Liquid: Zero-Fee ERC-20 AMM via 2x Mint and Star Topology
I’m posting to share a novel AMM design for feedback on its core primitives: a 2x mint wrapping mechanism, a star topology pool structure, and hardcoded zero fees. The contracts are experimental and unaudited. Hub is deployed at 0x429a58602817Fa79Bbdcf56d8986Fa66CFC44F8a on mainnet. Docs: uniteum.one/liquid.
The Problem
Standard ERC-20 AMMs require two-sided liquidity provision: a liquidity provider deposits token A and token B, receives LP shares, and earns fees as compensation for impermanent loss. This works, but it requires an existing market for both assets and active LP management.
Can you bootstrap tradeable liquidity from a single-sided deposit, without LP tokens, without a fee mechanism, and without governance?
Mechanism
2x Mint. Liquid wraps any ERC-20 via make(token), creating a permissionless pool. When a depositor wraps n tokens (the “heat” operation), the protocol mints 2n wrapped tokens: n to the depositor, n to the pool. Unwrapping (“cool”) burns proportionally from both the caller and the pool, returning backing tokens based on the redemption ratio.
This collapses wrapping and liquidity provision into a single atomic operation. There are no separate LP shares.
Constant-product invariant. Each pool maintains pool × lake = k, where pool is the wrapped token balance held by the pool and lake is the hub token balance. Price is lake / pool. This is the standard Uniswap v2 invariant, applied within each spoke.
Star topology. All pools connect through a single Hub contract rather than forming pairwise pools.

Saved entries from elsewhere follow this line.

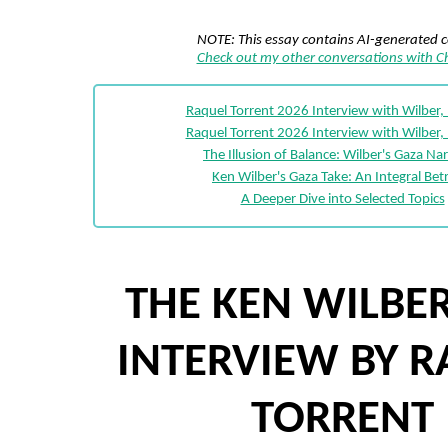
NOTE: This essay contains AI-generated 
Check out my other conversations with 
Raquel Torrent 2026 Interview with Wilber,
Raquel Torrent 2026 Interview with Wilber,
The Illusion of Balance: Wilber's Gaza Nar
Ken Wilber's Gaza Take: An Integral Bet
A Deeper Dive into Selected Topics
THE KEN WILBER
INTERVIEW BY 
TORRENT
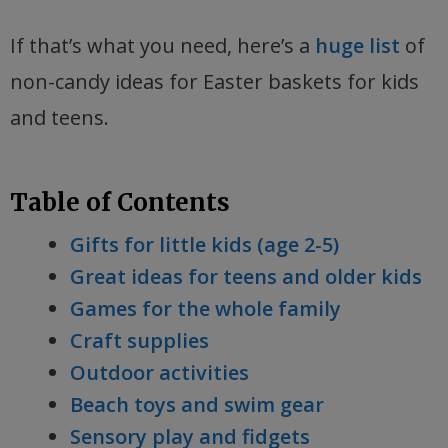
If that’s what you need, here’s a
huge list
of
non-candy ideas for Easter baskets for kids
and teens.
Table of Contents
Gifts for little kids (age 2-5)
Great ideas for teens and older kids
Games for the whole family
Craft supplies
Outdoor activities
Beach toys and swim gear
Sensory play and fidgets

Trading between token A and token B routes through Hub: sell wrapped-A into its pool to receive Hub tokens, then buy wrapped-B from its pool using those Hub tokens. This gives n pools instead of n², at the cost of two-hop routing and Hub-token slippage on every cross-asset trade.

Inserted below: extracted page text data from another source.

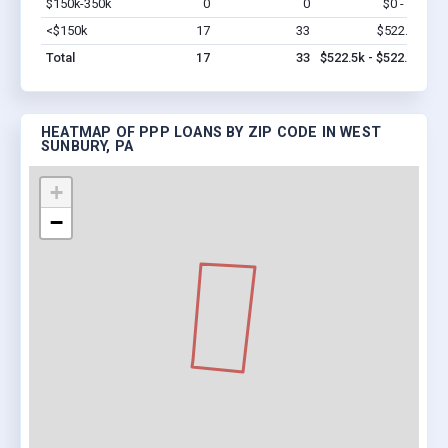
$150k-350k
0
0
$0 - $0
Vi
<$150k
17
33
$522.5k
Vi
Total
17
33
$522.5k - $522.5k
HEATMAP OF PPP LOANS BY ZIP CODE IN WEST
SUNBURY, PA
+
−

Zero fees, hardcoded. There is no fee parameter, no fee switch, and no governance mechanism to introduce one. The zero-fee constraint is structural.
Equilibrium and Arbitrage
At equilibrium, the pool holds exactly 50% of total wrapped supply (pool / total = 1/2), and wrapped tokens trade 1:1 against their backing. Disequilibrium is self-correcting:
- If
pool / total < 1/2(supply scarce): wrapping yields bonus wrapped tokens that can be sold at a premium, restoring the ratio. - If
pool / total > 1/2(supply excess): wrapped tokens trade at a discount; buying and then unwrapping at fair value is profitable.
The math constrains wrap→sell→buy→unwrap cycles to be loss-making due to AMM slippage and proportional burn, which prevents exploitative arbitrage loops.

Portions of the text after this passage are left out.